Getting set up

Getting set up#

To do#

Here is a summary of what you need to do to get set up for the course:

  • Join the Slack workspace for the class. You should have received email from Simon via myCourses (check your spam folder!).

  • Fill out the when2meet poll that Simon sent in the same email so we can find a time for the Debug den.

  • Mkae a Github account if you don’t already have one, and make a private repository where you will submit your homework (as a Jupyter notebook for each homework). If you are making a new account, choose your username carefully, your Github account is a great place to build your computing portfolio, e.g. for future job searches!

  • Make sure you have Python 3 installed and the NumPy, SciPy, and Matplotlib libraries.

  • We will be doing interactive exercises in class, so you should bring your laptop to every class. The classroom likely has limited power outlets available, so please charge your battery before class if needed!

If you need help with installation, setting up a Github repository, or if you have questions about NumPy and Matplotlib basics, let the TAs know, they can help you in the Debug den sessions.

Python#

In this course, we will use Python 3. This will build on the exposure to Python you have already had in earlier courses. Python has the advantages of a high level language, for example, concise code, rapid prototyping, no compilation step, interactive use, while also having access to efficient numerical libraries that are implemented in C or Fortran under the hood. You may be interested in exploring the use of other languages for numerical computations, but for this course all submitted material must use Python 3.

We will assume that you have access to

If you are not already set up to run Python, a good way to install it is through Anaconda which will also install all the libraries you need. You may have Python installed but be missing SciPy for example, in which case you can try pip install scipy.

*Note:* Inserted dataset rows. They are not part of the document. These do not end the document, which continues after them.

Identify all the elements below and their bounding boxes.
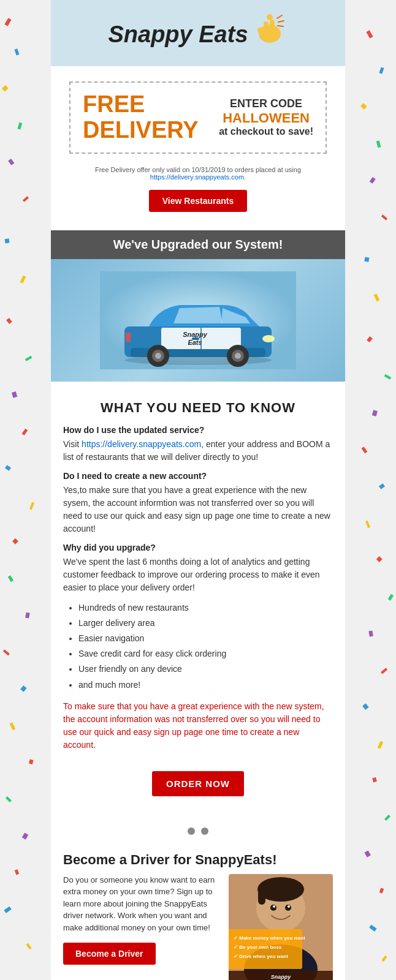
car-illustration: Snappy Eats bbox=[100, 271, 296, 369]
svg-rect-14 bbox=[12, 538, 18, 545]
svg-rect-35 bbox=[384, 374, 392, 380]
faq-a2: Yes,to make sure that you have a great e… bbox=[63, 484, 333, 535]
svg-rect-38 bbox=[379, 483, 385, 489]
delivery-label: DELIVERY bbox=[83, 118, 199, 143]
svg-rect-0 bbox=[4, 18, 11, 26]
red-notice: To make sure that you have a great exper… bbox=[63, 700, 333, 752]
dot-1 bbox=[188, 827, 195, 835]
svg-rect-5 bbox=[23, 196, 29, 202]
svg-rect-39 bbox=[365, 521, 370, 529]
driver-text-column: Do you or someone you know want to earn … bbox=[63, 874, 219, 965]
svg-rect-44 bbox=[362, 703, 369, 710]
faq-q1: How do I use the updated service? bbox=[63, 425, 333, 435]
svg-rect-31 bbox=[381, 214, 387, 220]
svg-rect-51 bbox=[381, 956, 387, 962]
svg-rect-26 bbox=[366, 30, 373, 38]
list-item: and much more! bbox=[78, 677, 333, 693]
svg-rect-50 bbox=[369, 925, 376, 932]
upgraded-text: We've Upgraded our System! bbox=[113, 238, 283, 251]
list-item: Larger delivery area bbox=[78, 616, 333, 631]
faq-a3: We've spent the last 6 months doing a lo… bbox=[63, 556, 333, 594]
svg-rect-48 bbox=[364, 851, 371, 858]
promo-code: HALLOWEEN bbox=[219, 110, 313, 126]
upgrade-bullets: Hundreds of new restaurantsLarger delive… bbox=[63, 600, 333, 693]
faq-section: WHAT YOU NEED TO KNOW How do I use the u… bbox=[51, 382, 345, 821]
upgraded-banner: We've Upgraded our System! bbox=[51, 230, 345, 259]
become-driver-button[interactable]: Become a Driver bbox=[63, 943, 156, 965]
svg-text:Snappy: Snappy bbox=[271, 974, 292, 980]
svg-point-86 bbox=[287, 905, 290, 908]
svg-rect-24 bbox=[4, 907, 11, 913]
main-title: WHAT YOU NEED TO KNOW bbox=[63, 400, 333, 416]
list-item: Easier navigation bbox=[78, 631, 333, 646]
svg-rect-18 bbox=[20, 685, 27, 692]
svg-rect-7 bbox=[20, 276, 26, 284]
free-delivery-text: FREE DELIVERY bbox=[83, 92, 199, 143]
list-item: Hundreds of new restaurants bbox=[78, 600, 333, 616]
order-now-button[interactable]: ORDER NOW bbox=[152, 771, 244, 796]
svg-text:✓ Make money when you want: ✓ Make money when you want bbox=[234, 935, 305, 941]
svg-rect-47 bbox=[384, 815, 390, 821]
driver-title: Become a Driver for SnappyEats! bbox=[63, 852, 333, 868]
driver-image-column: ✓ Make money when you want ✓ Be your own… bbox=[229, 874, 333, 980]
svg-rect-40 bbox=[376, 556, 383, 562]
svg-point-85 bbox=[273, 905, 275, 908]
faq-a1: Visit https://delivery.snappyeats.com, e… bbox=[63, 438, 333, 464]
faq-q2: Do I need to create a new account? bbox=[63, 471, 333, 481]
svg-rect-11 bbox=[21, 429, 28, 435]
enter-code-area: ENTER CODE HALLOWEEN at checkout to save… bbox=[219, 97, 313, 137]
svg-rect-34 bbox=[367, 336, 373, 342]
svg-rect-4 bbox=[8, 159, 14, 165]
driver-content-area: Do you or someone you know want to earn … bbox=[63, 874, 333, 980]
svg-rect-19 bbox=[10, 722, 16, 730]
logo-text: Snappy Eats bbox=[108, 22, 248, 48]
page-wrapper: Snappy Eats bbox=[0, 0, 396, 980]
checkout-text: at checkout to save! bbox=[219, 126, 313, 137]
logo-line2: Eats bbox=[199, 21, 248, 47]
svg-rect-76 bbox=[126, 333, 131, 342]
driver-section: Become a Driver for SnappyEats! Do you o… bbox=[51, 843, 345, 980]
offer-link[interactable]: https://delivery.snappyeats.com bbox=[150, 173, 244, 181]
svg-rect-28 bbox=[360, 103, 367, 110]
svg-rect-1 bbox=[14, 48, 19, 55]
svg-line-59 bbox=[278, 26, 283, 26]
faq-q3: Why did you upgrade? bbox=[63, 543, 333, 552]
faq-link[interactable]: https://delivery.snappyeats.com bbox=[82, 439, 201, 449]
offer-note: Free Delivery offer only valid on 10/31/… bbox=[60, 163, 336, 187]
svg-rect-55 bbox=[257, 28, 265, 32]
svg-rect-37 bbox=[361, 447, 367, 453]
svg-rect-32 bbox=[364, 257, 369, 262]
svg-rect-53 bbox=[264, 21, 268, 34]
svg-rect-29 bbox=[376, 140, 381, 148]
svg-point-69 bbox=[155, 353, 161, 359]
svg-rect-49 bbox=[379, 888, 384, 894]
svg-rect-54 bbox=[270, 20, 275, 33]
svg-rect-8 bbox=[6, 318, 12, 324]
view-restaurants-button[interactable]: View Restaurants bbox=[149, 190, 247, 212]
svg-rect-10 bbox=[12, 391, 17, 398]
svg-rect-21 bbox=[6, 796, 12, 802]
svg-rect-45 bbox=[378, 741, 384, 749]
svg-rect-36 bbox=[372, 410, 378, 417]
svg-rect-42 bbox=[368, 631, 373, 637]
logo-mascot-icon bbox=[251, 12, 288, 51]
svg-rect-41 bbox=[388, 594, 394, 601]
svg-rect-43 bbox=[381, 668, 387, 674]
svg-rect-80 bbox=[258, 886, 265, 905]
svg-rect-13 bbox=[29, 502, 34, 510]
svg-rect-74 bbox=[192, 337, 199, 340]
logo-area: Snappy Eats bbox=[57, 12, 339, 57]
list-item: User friendly on any device bbox=[78, 662, 333, 677]
svg-text:✓ Be your own boss: ✓ Be your own boss bbox=[234, 944, 282, 950]
free-delivery-banner: FREE DELIVERY ENTER CODE HALLOWEEN at ch… bbox=[69, 81, 327, 154]
svg-rect-2 bbox=[2, 85, 9, 92]
svg-point-56 bbox=[267, 14, 273, 20]
driver-image: ✓ Make money when you want ✓ Be your own… bbox=[229, 874, 333, 980]
svg-line-58 bbox=[278, 21, 284, 22]
svg-rect-46 bbox=[372, 777, 377, 782]
svg-rect-23 bbox=[15, 869, 19, 875]
svg-rect-17 bbox=[3, 649, 10, 655]
svg-rect-6 bbox=[5, 238, 10, 243]
free-label: FREE bbox=[83, 92, 199, 118]
driver-description: Do you or someone you know want to earn … bbox=[63, 874, 219, 934]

How you interact with Python is up to you. A really great way to code is in a Jupyter notebook. Homeworks should be submitted as Jupyter notebooks in your Github repository.

It might be helpful to have a look at some NumPy tutorials to remind you how to create and manipulate arrays etc., and to remind yourself how to make a basic plot in Matplotlib if needed. The above are to the documentation for each library, which have basic introductory tutorials. Otherwise, there are many tutorials you can find online. One place to look is at Mike Zingale’s class AST 390: Computational Astrophysics at Stonybrook which has a section covering NumPy and Matplotlib.

Exploring NumPy

Just to get you started with NumPy, here are some expressions you can use to begin with:

Creating arrays

  • a = np.array([1.0,2.0])

  • np.ones(10)

  • np.zeros(10)

  • np.ones_like(a)

  • np.arange(2.0,10.0,0.1)

  • np.linspace(2.0,10.0,num=100)

Slicing arrays

  • a[1:10]

  • a[:-1]

  • a[::2]

  • a[::-1]

To see what operations are available for an object

dir(a)

It is helpful to be aware of when a variable is a reference (pointer) to an array and when an array is copied or not:

  • B=A points to same object (A is B will return True)

  • B=A[:] shallow copy/view (same memory)

  • B=A.copy() deep copy (A is B will return False)

Version control and Github#

In this course, we will make use of git which is a version control system (in particular, you will use this to submit your homework and will work in a collaborative group for your project). Version control systems let you

  • keep track of changes that you make and revert back to previous versions

  • merge contributions from others (and deal with conflicts) and make contributions yourself to other projects

  • see who contributed what code and when it was added

  • work on updates to the code in separate “branches”

  • if your central repository is based on Github, it provides a backup

You should become familiar with the basic git operations

  • git init or git clone

  • git status and git log

  • git add

  • git commit -m or git commit -am

  • git push

  • the .gitignore file

A place to get started is

which is a concise description of creating a repository on github and then cloning it to a local directory.

You can also look at the section on Github in Mike Zingale’s class AST 390: Computational Astrophysics at Stonybrook and the tutorials on Github, Github quickstart.